Para mí, estos diez años son sin duda, un orgullo por lo logrado. Una semblanza optimista del futuro que le espera a esta Región ya que, como me gusta recordar, de lo que hagamos hoy en nuestras aulas, de las posibilidades que ofrezcamos hoy a nuestros alumnos, depende el futuro que tendremos.
Y digo que la semblanza es optimista para nosotros, porque nunca hubo en esta tierra tantos hombres y mujeres tan bien preparados. Nunca hubo una generación que sabe tanto, con tantos conocimientos.
Con el traspaso de competencias no sólo conseguimos depender de nosotros mismos. Por fin éramos nosotros, aquí, en esta Región, quienes decidíamos si hacían falta más escuelas, más profesores, más medios. No sólo conseguimos eso.

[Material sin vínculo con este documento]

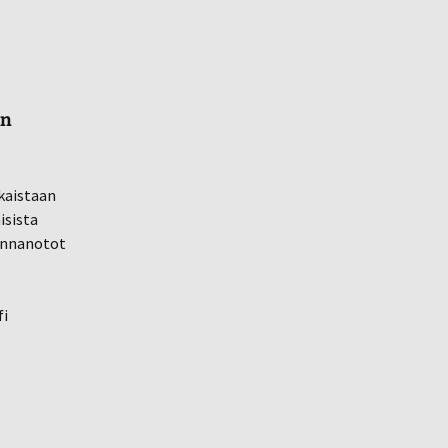
en
lkaistaan
isista
kannanotot
fi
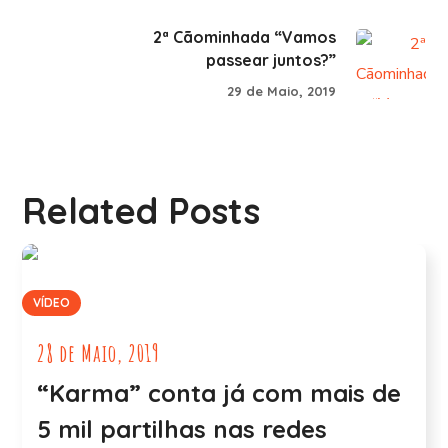
2ª Cãominhada “Vamos
passear juntos?”
29 de Maio, 2019
Related Posts
VÍDEO
28 de Maio, 2019
“Karma” conta já com mais de
5 mil partilhas nas redes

Logramos la democratización de la Educación: que todos estudiaran lo suficiente como para tener las mismas oportunidades, que no se perdiera ninguna inteligencia, ningún cerebro y que cualquier que tuviera capacidad para hacerlo, estudiara, se formara.
Es cierto que hacen falta más cosas. Como bien se dice, “renovarse o morir” y desde luego, nuestra Educación está más viva que nunca.
Queremos que siga siendo pionera, referencia, adalid. Queremos la Educación que nos merecemos y estos diez años son sólo el principio de todo lo bueno que está por llegar.